To comply with new standards requiring a single charging port for most electronic gadgets, Apple will have to update the charger for its iPhones in the European Union.
The change, voted by an overwhelming majority in the European Parliament on Tuesday, would pave the way for the law to take effect by the end of 2024.
MEPs have been campaigning for the e-waste legislation for over a decade, so today’s enormously positive plenary vote — 602 in favor of the directive and only 13 opposed- is no surprise.
Previously, legislators tried to broaden the standard charger rules to encompass more types of portable consumer electronic devices. However, the directive is not yet legislation. It still needs final Council approval, although that is considered a formality gave the interim political agreement achieved by the co-legislators last summer.
The directive will become applicable 20 days after it is issued in the EU Official Journal following Council approval. After that, Member States will have 12 months to transpose the regulations before another 12 months of application time begins. The requirement that all mobile phones, tablets, and cameras sold in the EU feature a USB Type-C charging connector so seems to start to bite toward the end of 2024.
After then, there will be a second deadline in spring 2026; laptops will also be subject to the requirement.
We don’t know whether manufacturers will rush to clear non-USB-C regional stocks by dumping them on the market before the 2024 deadline. The regulation will not cover products released into the EU market before the directive’s implementation date.
Given how adamant Apple has been about keeping its exclusive smartphone charging standard, there will be a lot of focus on what Apple does and how quickly it adopts USB-C throughout its entire array of mobile devices.

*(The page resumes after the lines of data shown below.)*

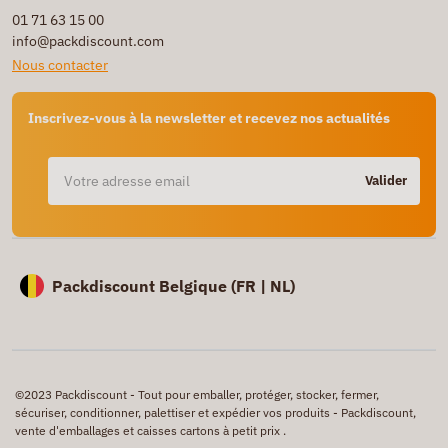
01 71 63 15 00
info@packdiscount.com
Nous contacter
Inscrivez-vous à la newsletter et recevez nos actualités
Valider
Packdiscount Belgique (
FR |
NL)
©2023 Packdiscount - Tout pour emballer, protéger, stocker, fermer,
sécuriser, conditionner, palettiser et expédier vos produits - Packdiscount,
vente d'emballages et caisses cartons à petit prix .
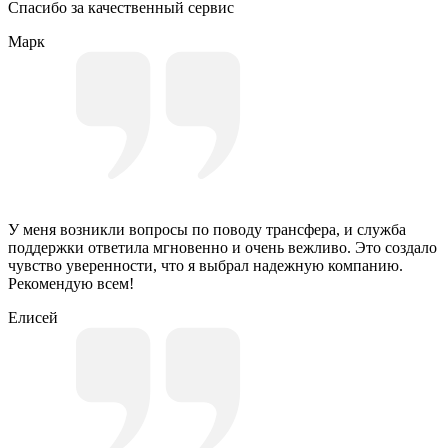
Спасибо за качественный сервис
Марк
У меня возникли вопросы по поводу трансфера, и служба
поддержки ответила мгновенно и очень вежливо. Это создало
чувство уверенности, что я выбрал надежную компанию.
Рекомендую всем!
Елисей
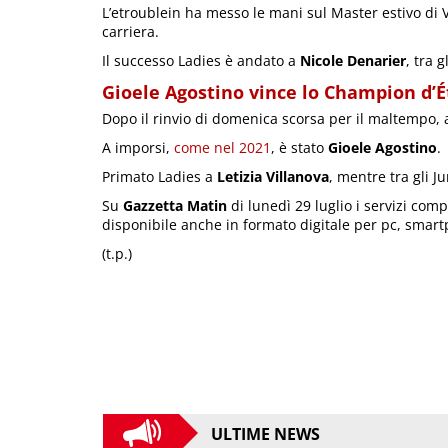
L’etroublein ha messo le mani sul Master estivo di 
carriera.
Il successo Ladies è andato a
Nicole Denarier
, tra 
Gioele Agostino vince lo Champion d’É
Dopo il rinvio di domenica scorsa per il maltempo, 
A imporsi,
come nel 2021
, è stato
Gioele Agostino
.
Primato Ladies a
Letizia Villanova
, mentre tra gli J
Su
Gazzetta Matin
di lunedì 29 luglio i servizi compl
disponibile anche in formato digitale per pc, smart
(t.p.)
ULTIME NEWS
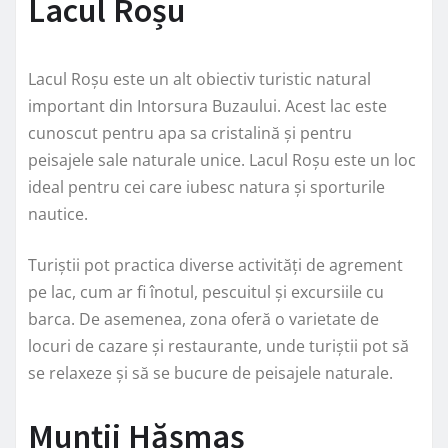
Lacul Roșu
Lacul Roșu este un alt obiectiv turistic natural
important din Intorsura Buzaului. Acest lac este
cunoscut pentru apa sa cristalină și pentru
peisajele sale naturale unice. Lacul Roșu este un loc
ideal pentru cei care iubesc natura și sporturile
nautice.
Turiștii pot practica diverse activități de agrement
pe lac, cum ar fi înotul, pescuitul și excursiile cu
barca. De asemenea, zona oferă o varietate de
locuri de cazare și restaurante, unde turiștii pot să
se relaxeze și să se bucure de peisajele naturale.
Munții Hășmaș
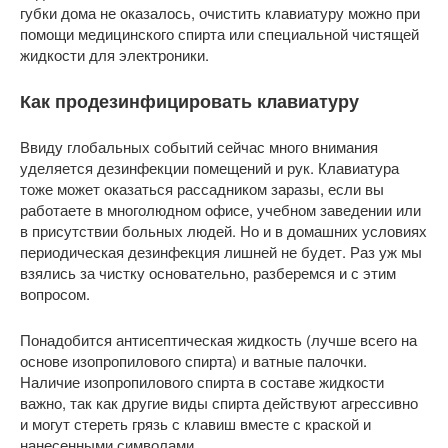
губки дома не оказалось, очистить клавиатуру можно при
помощи медицинского спирта или специальной чистящей
жидкости для электроники.
Как продезинфицировать клавиатуру
Ввиду глобальных событий сейчас много внимания
уделяется дезинфекции помещений и рук. Клавиатура
тоже может оказаться рассадником заразы, если вы
работаете в многолюдном офисе, учебном заведении или
в присутствии больных людей. Но и в домашних условиях
периодическая дезинфекция лишней не будет. Раз уж мы
взялись за чистку основательно, разберемся и с этим
вопросом.
Понадобится антисептическая жидкость (лучше всего на
основе изопропилового спирта) и ватные палочки.
Наличие изопропилового спирта в составе жидкости
важно, так как другие виды спирта действуют агрессивно
и могут стереть грязь с клавиш вместе с краской и
нанесенными символами.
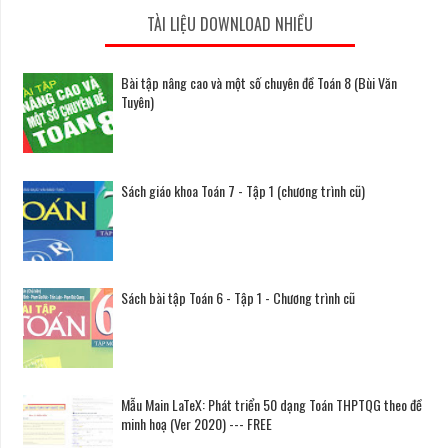
TÀI LIỆU DOWNLOAD NHIỀU
Bài tập nâng cao và một số chuyên đề Toán 8 (Bùi Văn
Tuyên)
Sách giáo khoa Toán 7 - Tập 1 (chương trình cũ)
Sách bài tập Toán 6 - Tập 1 - Chương trình cũ
Mẫu Main LaTeX: Phát triển 50 dạng Toán THPTQG theo đề
minh hoạ (Ver 2020) --- FREE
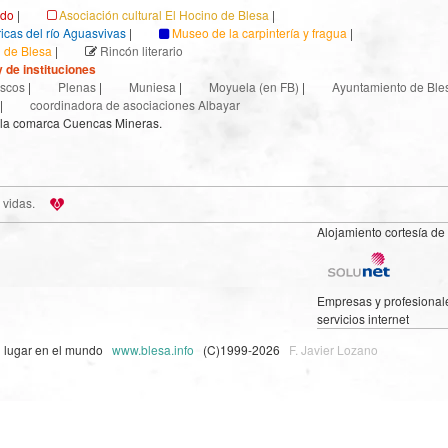
ndo
|
Asociación cultural El Hocino de Blesa
|
ricas del río Aguasvivas
|
Museo de la carpintería y fragua
|
l de Blesa
|
Rincón literario
 de instituciones
scos
|
Plenas
|
Muniesa
|
Moyuela (en FB)
|
Ayuntamiento de Ble
|
coordinadora de asociaciones Albayar
 la comarca Cuencas Mineras.
 vidas.
Alojamiento cortesía de
Empresas y profesional
servicios internet
n lugar en el mundo
www.blesa.info
(C)1999-2026
F. Javier Lozano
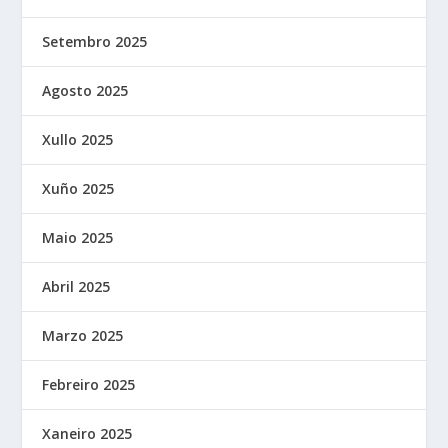
Setembro 2025
Agosto 2025
Xullo 2025
Xuño 2025
Maio 2025
Abril 2025
Marzo 2025
Febreiro 2025
Xaneiro 2025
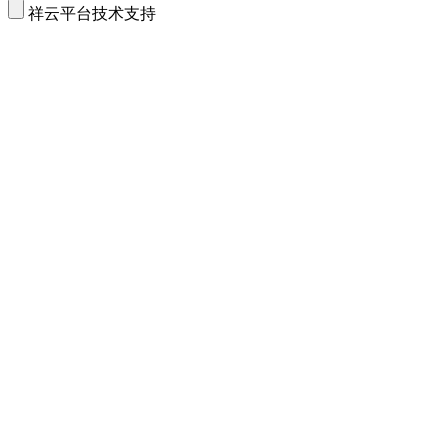
祥云平台技术支持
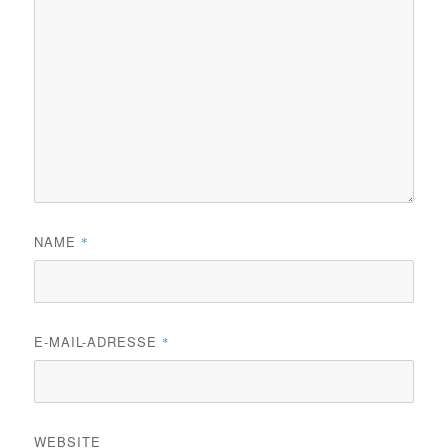
NAME
*
E-MAIL-ADRESSE
*
WEBSITE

“Regardless of their manufacturer, all new mobile phones, tablets, digital cameras, headphones and headsets, handheld videogame consoles and portable speakers, e-readers, keyboards, mice, portable navigation systems, earbuds, and laptops that are rechargeable via a wired cable, operating with a power delivery of up to 100 Watts, will have to be equipped with a USB Type-C port,” the parliament writes in a press release.
“All devices that support fast charging will now have the same charging speed, allowing users to charge their devices at the same speed with any compatible charger.”
The EU anticipates that the uniform charger obligations will encourage greater charger reuse, decreasing the environmental effect of consumer electronics purchases while saving users up to €250 million per year on unnecessary charger purchases.
Another requirement of the regulation is that device manufacturers use specialized labels to tell users about the charging characteristics of new devices, making it easier for them to determine whether their existing chargers are compatible.
The label requirement is intended to allow consumers to make an informed decision about whether or not to purchase a new charger with a new product. However, there is a chance that hesitant consumers will buy a new charger, generating additional unneeded charger e-waste, and will be urged to buy another charger by exploitative retailers sensing an opportunity to create extra cash.